Patente des ausgehenden 19. Jahrhunderts belegen, dass in Europa und den USA mit Seidengaze- oder Drahtschablonen experimentiert wurde. Dennoch liegen die Ursprünge des Siebdruckverfahrens bisher im Dunkeln. Erste Hinweise zum Siebdruck im heutigen Sinn stammen aus den USA. Sie betreffen die Jahre zur Wende zum 20. Jahrhundert. Zur Entwicklung des Siebdruckverfahrens bemerkt der amerikanische Fachbuchautor Albert Kosloff in seinem Buch „Mitography“ 1952, dass der Druck mit Schablonen zwar eine der ältesten Formen der Reproduktion darstelle, dass aber das heutige Siebdruckverfahren ab Beginn des 20. Jahrhunderts eine eindeutig amerikanische Entwicklung sei. Der zweite Teil dieser Artikelreihe ist dieser Frühzeit des amerikanischen Siebdrucks gewidmet. Die Quellenlage ist dabei dürftig. Dennoch soll hier versucht werden, die bruchstückhaft überlieferten Informationen zu einem Gesamtbild zusammen zu stellen.
"Lets see, it may work“
Warum das Siebdruckverfahren zu Beginn des 20. Jahrhunderts nicht in Europa mit seiner Jahrhunderte langen Tradition in Drucktechniken, sondern in den USA sehr schnell entwickelt und verbreitet wurde, kann verschiedene Gründe haben. Die USA waren seit Mitte des 19. Jahrhunderts das wichtigste Ziel für auswanderungswillige Europäer. Die Emigration könnte dabei zu einer pragmatisch orientierten, unkomplizierten Mentalität beim Aufbau einer neuen Existenz geführt haben.
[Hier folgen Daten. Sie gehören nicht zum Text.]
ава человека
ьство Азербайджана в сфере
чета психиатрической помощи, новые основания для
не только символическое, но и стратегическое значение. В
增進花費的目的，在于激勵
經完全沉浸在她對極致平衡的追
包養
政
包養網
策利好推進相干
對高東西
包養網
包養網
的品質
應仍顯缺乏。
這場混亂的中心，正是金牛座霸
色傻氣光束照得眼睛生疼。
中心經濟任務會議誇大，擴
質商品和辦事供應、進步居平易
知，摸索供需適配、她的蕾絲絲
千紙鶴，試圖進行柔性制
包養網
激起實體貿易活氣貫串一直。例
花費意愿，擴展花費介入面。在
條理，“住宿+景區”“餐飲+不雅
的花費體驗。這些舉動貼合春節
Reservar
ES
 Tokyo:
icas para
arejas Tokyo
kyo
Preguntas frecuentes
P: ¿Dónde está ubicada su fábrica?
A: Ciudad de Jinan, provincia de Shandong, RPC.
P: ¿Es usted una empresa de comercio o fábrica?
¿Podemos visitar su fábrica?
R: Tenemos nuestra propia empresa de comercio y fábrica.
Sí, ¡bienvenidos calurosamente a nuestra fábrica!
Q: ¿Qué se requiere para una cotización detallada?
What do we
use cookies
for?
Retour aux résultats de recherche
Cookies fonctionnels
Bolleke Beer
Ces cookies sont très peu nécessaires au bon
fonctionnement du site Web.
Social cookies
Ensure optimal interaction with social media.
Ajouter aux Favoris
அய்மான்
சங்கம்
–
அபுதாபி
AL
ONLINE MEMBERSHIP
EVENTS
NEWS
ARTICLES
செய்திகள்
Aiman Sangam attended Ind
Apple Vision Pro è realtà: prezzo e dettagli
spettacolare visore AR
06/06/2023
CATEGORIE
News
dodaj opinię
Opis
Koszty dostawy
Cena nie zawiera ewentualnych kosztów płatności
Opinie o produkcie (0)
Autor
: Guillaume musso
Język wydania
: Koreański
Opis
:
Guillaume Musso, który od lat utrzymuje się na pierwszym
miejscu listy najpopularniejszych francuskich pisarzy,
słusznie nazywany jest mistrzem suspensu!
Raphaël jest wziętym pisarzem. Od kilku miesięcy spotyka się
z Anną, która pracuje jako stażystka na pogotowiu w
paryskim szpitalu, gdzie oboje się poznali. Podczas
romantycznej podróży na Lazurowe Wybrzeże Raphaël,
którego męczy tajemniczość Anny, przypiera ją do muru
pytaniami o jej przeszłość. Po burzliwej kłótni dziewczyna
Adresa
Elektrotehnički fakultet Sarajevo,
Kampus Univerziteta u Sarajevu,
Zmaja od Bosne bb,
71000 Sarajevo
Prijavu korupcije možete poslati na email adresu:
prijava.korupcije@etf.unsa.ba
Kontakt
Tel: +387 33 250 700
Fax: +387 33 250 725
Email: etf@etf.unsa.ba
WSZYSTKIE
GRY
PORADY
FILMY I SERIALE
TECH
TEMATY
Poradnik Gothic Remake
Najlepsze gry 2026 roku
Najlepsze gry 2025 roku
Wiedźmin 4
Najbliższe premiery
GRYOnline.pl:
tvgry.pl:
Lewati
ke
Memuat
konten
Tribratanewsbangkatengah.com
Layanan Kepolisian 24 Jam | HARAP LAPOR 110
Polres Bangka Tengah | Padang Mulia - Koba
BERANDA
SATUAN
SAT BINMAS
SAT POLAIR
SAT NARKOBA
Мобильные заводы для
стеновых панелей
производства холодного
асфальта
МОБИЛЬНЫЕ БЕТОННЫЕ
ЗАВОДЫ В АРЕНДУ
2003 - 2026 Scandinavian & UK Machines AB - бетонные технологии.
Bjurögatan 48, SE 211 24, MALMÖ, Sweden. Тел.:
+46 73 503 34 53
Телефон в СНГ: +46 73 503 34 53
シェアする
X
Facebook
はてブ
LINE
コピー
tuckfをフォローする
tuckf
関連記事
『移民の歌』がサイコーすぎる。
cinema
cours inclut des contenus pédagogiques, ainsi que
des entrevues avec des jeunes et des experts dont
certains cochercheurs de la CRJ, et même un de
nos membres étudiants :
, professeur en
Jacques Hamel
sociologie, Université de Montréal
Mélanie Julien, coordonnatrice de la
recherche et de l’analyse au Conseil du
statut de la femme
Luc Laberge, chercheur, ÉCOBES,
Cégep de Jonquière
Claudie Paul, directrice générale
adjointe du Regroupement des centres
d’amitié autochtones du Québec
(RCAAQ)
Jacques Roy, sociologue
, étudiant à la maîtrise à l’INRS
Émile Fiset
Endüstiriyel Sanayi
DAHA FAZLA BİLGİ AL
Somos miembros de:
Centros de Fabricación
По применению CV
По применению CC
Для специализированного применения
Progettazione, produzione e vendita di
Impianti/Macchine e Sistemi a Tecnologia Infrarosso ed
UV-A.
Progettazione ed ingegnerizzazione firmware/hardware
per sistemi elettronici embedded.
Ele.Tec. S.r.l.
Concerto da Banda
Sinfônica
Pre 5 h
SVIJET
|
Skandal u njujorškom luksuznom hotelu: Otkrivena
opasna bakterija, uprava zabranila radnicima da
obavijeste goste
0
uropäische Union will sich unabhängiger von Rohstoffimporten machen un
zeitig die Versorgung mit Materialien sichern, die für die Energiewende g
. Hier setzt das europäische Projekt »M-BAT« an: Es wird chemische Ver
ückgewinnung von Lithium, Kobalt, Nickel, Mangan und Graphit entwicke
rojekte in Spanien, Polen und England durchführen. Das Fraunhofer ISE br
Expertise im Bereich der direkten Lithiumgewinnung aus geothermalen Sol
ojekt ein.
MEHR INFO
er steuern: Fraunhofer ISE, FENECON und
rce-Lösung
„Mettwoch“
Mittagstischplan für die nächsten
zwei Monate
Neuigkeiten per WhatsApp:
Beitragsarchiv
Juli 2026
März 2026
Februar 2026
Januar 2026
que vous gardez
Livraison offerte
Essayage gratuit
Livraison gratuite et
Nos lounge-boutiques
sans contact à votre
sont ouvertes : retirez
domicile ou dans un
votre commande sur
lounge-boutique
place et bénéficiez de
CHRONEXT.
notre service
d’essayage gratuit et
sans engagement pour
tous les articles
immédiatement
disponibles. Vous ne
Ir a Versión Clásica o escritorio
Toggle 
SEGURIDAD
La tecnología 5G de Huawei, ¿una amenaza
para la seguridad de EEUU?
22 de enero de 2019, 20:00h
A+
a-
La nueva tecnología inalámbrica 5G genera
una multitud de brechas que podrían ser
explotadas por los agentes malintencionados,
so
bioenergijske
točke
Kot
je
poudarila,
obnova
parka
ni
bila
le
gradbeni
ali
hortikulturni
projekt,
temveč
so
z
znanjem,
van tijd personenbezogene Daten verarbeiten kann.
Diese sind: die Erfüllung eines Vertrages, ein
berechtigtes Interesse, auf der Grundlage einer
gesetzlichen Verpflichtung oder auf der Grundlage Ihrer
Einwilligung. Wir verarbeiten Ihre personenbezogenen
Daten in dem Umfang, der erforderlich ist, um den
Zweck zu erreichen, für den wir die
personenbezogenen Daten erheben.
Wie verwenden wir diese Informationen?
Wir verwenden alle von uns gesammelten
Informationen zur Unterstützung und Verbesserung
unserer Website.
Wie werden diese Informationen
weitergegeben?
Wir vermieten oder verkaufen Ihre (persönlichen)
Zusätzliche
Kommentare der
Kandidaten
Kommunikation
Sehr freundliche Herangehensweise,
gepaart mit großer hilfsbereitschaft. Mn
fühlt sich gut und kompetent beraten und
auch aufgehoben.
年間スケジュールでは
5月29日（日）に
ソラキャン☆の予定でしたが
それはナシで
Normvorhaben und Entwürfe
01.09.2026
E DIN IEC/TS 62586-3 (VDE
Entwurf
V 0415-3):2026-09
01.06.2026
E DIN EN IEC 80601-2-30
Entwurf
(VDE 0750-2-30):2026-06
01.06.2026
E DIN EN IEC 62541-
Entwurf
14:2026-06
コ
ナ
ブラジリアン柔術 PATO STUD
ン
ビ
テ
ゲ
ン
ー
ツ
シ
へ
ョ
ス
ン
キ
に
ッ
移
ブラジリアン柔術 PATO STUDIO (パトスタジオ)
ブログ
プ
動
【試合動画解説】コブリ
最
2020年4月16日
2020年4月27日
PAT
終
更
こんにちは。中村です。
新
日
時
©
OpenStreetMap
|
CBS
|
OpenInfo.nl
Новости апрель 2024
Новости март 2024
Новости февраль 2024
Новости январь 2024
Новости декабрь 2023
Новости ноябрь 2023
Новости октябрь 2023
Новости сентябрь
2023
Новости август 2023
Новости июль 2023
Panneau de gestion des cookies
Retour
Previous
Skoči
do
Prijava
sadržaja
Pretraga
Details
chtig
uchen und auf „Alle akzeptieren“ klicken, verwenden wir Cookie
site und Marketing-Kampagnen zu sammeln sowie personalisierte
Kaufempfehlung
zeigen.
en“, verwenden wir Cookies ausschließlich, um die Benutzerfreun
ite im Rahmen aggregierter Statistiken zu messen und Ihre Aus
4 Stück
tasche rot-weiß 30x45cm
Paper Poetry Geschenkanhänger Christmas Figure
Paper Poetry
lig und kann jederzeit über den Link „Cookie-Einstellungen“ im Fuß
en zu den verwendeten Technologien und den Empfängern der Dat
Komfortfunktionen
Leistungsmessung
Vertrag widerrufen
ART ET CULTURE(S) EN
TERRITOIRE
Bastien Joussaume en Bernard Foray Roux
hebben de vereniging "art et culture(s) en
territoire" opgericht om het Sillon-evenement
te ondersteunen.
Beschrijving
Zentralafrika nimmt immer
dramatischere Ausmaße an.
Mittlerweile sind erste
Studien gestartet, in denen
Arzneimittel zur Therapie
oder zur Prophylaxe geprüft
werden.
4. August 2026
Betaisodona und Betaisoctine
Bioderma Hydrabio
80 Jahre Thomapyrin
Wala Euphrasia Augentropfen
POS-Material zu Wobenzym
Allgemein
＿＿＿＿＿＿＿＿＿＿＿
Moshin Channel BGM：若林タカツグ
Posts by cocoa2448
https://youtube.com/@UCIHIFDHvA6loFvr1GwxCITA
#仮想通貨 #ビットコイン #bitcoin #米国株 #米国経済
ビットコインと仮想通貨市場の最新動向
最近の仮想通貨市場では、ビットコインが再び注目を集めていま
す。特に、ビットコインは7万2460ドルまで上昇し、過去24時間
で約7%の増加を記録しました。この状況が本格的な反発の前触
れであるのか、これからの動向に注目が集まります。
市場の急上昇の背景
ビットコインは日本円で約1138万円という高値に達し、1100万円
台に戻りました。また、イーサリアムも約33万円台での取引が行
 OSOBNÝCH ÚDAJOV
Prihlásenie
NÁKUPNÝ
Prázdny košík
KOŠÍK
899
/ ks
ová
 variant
In einem englischen Siebdruckfachartikel der 1930er Jahre wird erwähnt, dass die Amerikaner damals sehr schnell neue Ideen aufnahmen und umsetzten.
Der Amerikaner John McPherson schreibt dazu in „Der Serigraph“ aus dem Jahre 1952: „Es war der praktische Sinn des amerikanischen ‚Moneymakers‘, der mit den ihm zur Verfügung stehenden einfachen Mitteln das nachzumachen versuchte, was man im Druckgewerbe schon längst kannte – dort allerdings mit Maschinen. Das Siebdruckverfahren könnte niemals im Labor des Intellektuellen oder im Maschinenraum des Buchdruckers entwickelt worden sein, sondern in der ‚Malküche‘ des ideenreichen und geschickten Schriftenmalers, der nach einer schnelleren Produktionsmethode suchte“. In den USA entwickelte sich das Verfahren ursprünglich in den östlich gelegenen Bundesstaaten Ohio, Illinois und New York und an der Westküste in Kalifornien.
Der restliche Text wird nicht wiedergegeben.